▶ [Extracted records]
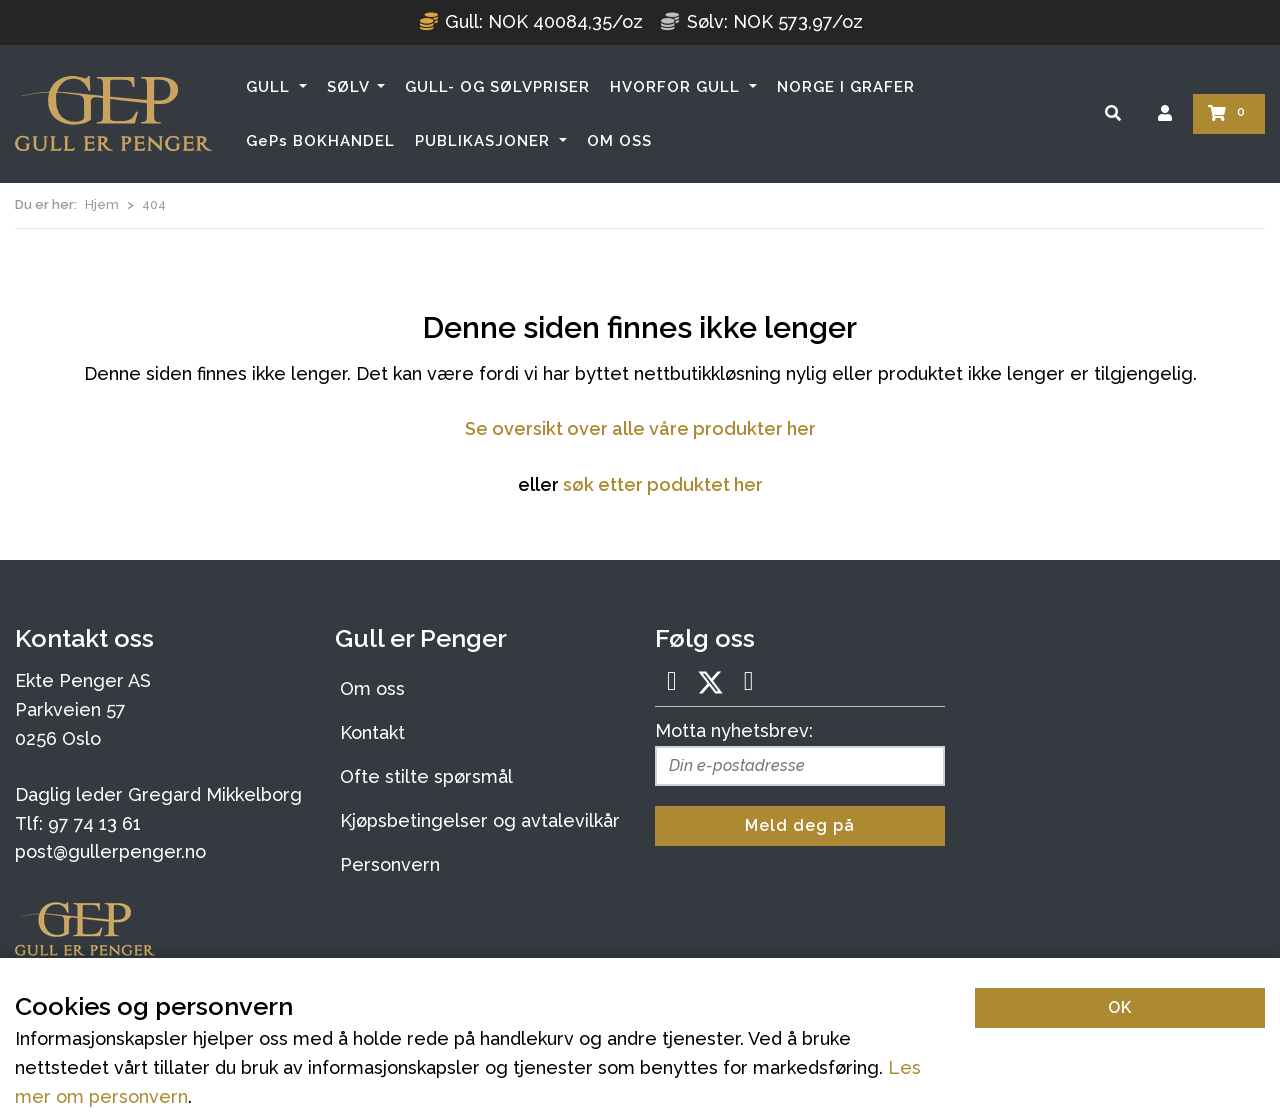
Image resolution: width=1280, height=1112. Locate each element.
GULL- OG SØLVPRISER (497, 87)
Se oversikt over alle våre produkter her (640, 428)
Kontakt (372, 732)
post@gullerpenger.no (110, 851)
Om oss (372, 688)
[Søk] (1113, 114)
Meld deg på (800, 825)
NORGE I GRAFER (846, 87)
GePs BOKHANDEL (320, 141)
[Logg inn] (1165, 114)
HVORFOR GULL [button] (677, 87)
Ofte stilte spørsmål (426, 776)
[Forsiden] (113, 113)
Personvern (390, 864)
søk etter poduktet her (663, 484)
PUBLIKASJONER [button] (485, 141)
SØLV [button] (350, 87)
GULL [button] (270, 87)
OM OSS (619, 141)
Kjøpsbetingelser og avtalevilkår (480, 820)
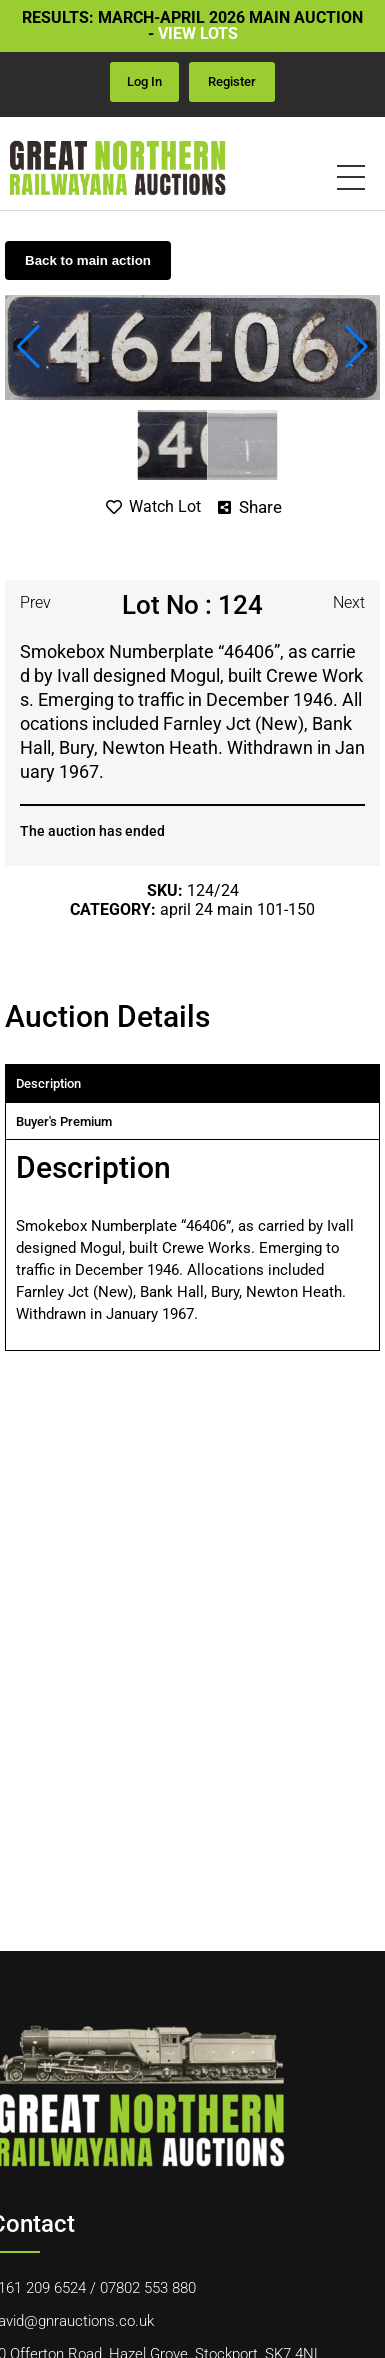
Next (349, 602)
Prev (35, 602)
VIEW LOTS (198, 33)
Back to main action (88, 260)
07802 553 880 (148, 2288)
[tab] (192, 1084)
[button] (28, 347)
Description (48, 1083)
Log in (144, 81)
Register (232, 81)
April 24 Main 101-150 (237, 909)
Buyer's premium (64, 1121)
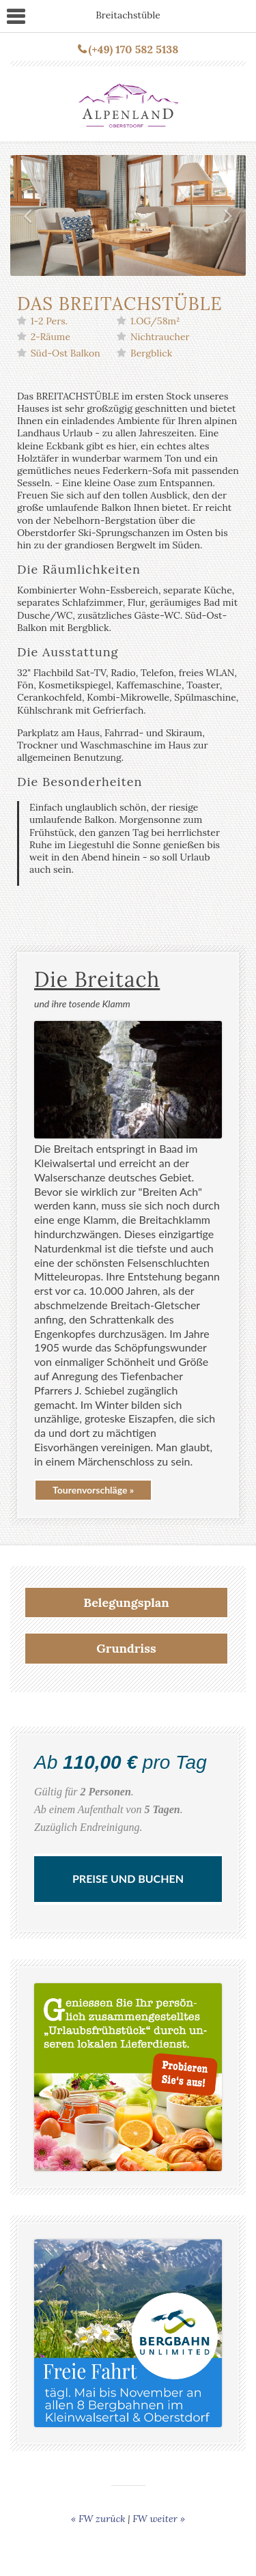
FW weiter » (158, 2518)
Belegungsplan (126, 1602)
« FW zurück (98, 2518)
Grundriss (126, 1648)
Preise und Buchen (128, 1878)
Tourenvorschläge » (93, 1490)
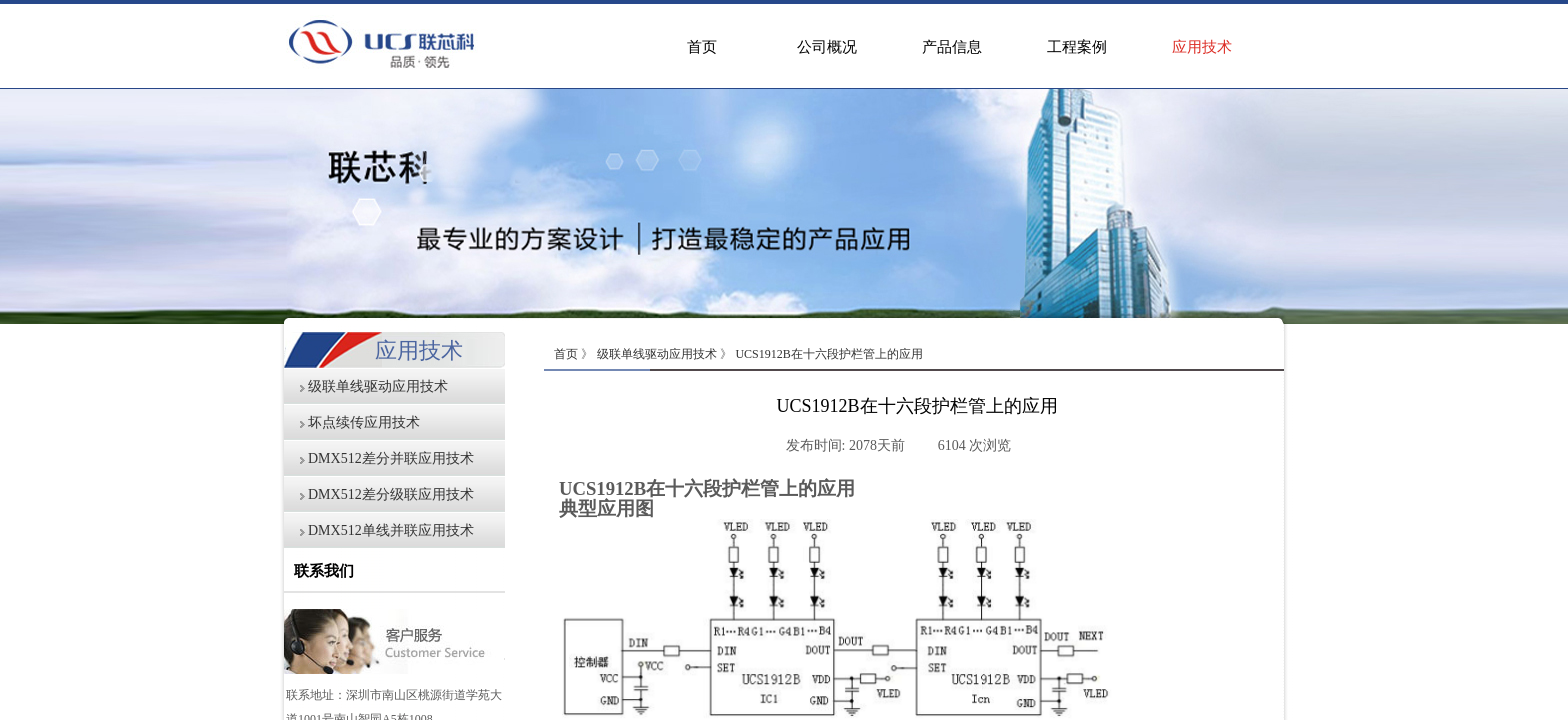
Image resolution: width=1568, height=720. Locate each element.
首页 (702, 47)
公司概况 (827, 47)
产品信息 (952, 47)
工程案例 (1077, 47)
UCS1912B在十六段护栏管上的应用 (828, 354)
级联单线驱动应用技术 (657, 354)
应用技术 (1202, 47)
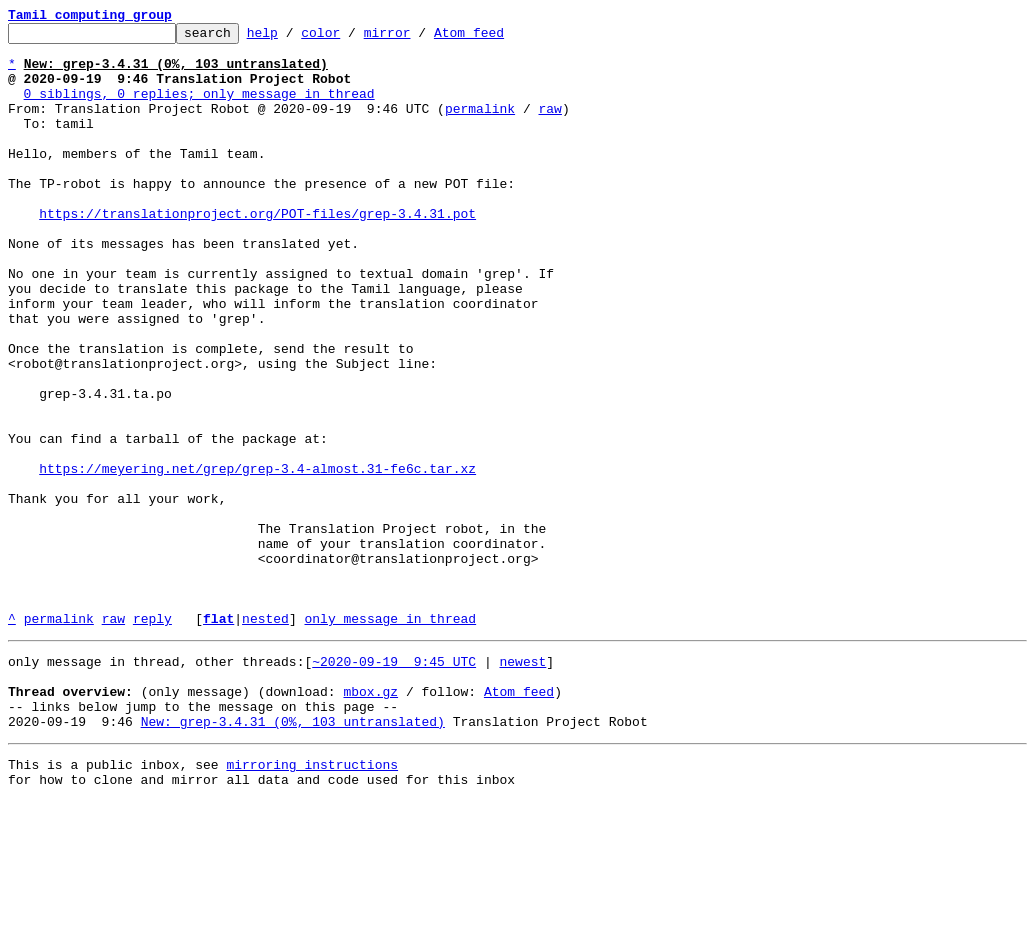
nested (265, 738)
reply (152, 738)
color (351, 38)
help (293, 38)
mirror (418, 38)
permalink (480, 126)
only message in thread (390, 738)
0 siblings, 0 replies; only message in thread (199, 108)
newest (522, 784)
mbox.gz (370, 820)
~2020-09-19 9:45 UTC (394, 784)
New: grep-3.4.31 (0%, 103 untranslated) (293, 856)
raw (549, 126)
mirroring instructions (312, 902)
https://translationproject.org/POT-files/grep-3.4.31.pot (257, 252)
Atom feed (500, 38)
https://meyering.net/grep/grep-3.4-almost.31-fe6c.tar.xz (257, 558)
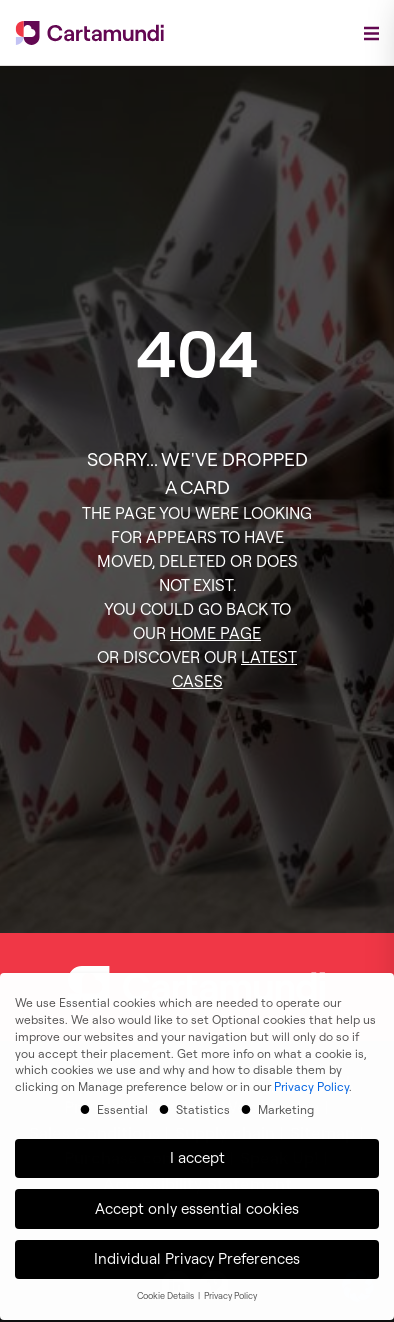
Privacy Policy (311, 1078)
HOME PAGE (215, 633)
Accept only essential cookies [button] (197, 1200)
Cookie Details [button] (166, 1287)
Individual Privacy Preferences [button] (197, 1250)
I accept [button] (197, 1149)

▶ [What you should do]
Lines from the one containing "Log in (144, 81)" through the end of the material above must be reproduced exactly; pictures must not be.

▶ [Response for this exercise]
Log in (144, 81)
Register (232, 81)
April 24 Main 101-150 (237, 909)
Buyer's premium (64, 1121)
FW weiter » (158, 2518)
Belegungsplan (126, 1602)
« FW zurück (98, 2518)
Grundriss (126, 1648)
Preise und Buchen (128, 1878)
Tourenvorschläge » (93, 1490)
Image resolution: width=1568, height=720. Locate each element.
首页 (702, 47)
公司概况 (827, 47)
产品信息 (952, 47)
工程案例 (1077, 47)
UCS1912B在十六段护栏管上的应用 (828, 354)
级联单线驱动应用技术 (657, 354)
应用技术 (1202, 47)
nested (265, 738)
reply (152, 738)
color (351, 38)
help (293, 38)
mirror (418, 38)
permalink (480, 126)
only message in thread (390, 738)
0 siblings, 0 replies; only message in thread (199, 108)
newest (522, 784)
mbox.gz (370, 820)
~2020-09-19 9:45 UTC (394, 784)
New: grep-3.4.31 (0%, 103 untranslated) (293, 856)
raw (549, 126)
mirroring instructions (312, 902)
https://translationproject.org/POT-files/grep-3.4.31.pot (257, 252)
Atom feed (500, 38)
https://meyering.net/grep/grep-3.4-almost.31-fe6c.tar.xz (257, 558)
Privacy Policy (311, 1078)
HOME PAGE (215, 633)
Accept only essential cookies [button] (197, 1200)
Cookie Details [button] (166, 1287)
Individual Privacy Preferences [button] (197, 1250)
I accept [button] (197, 1149)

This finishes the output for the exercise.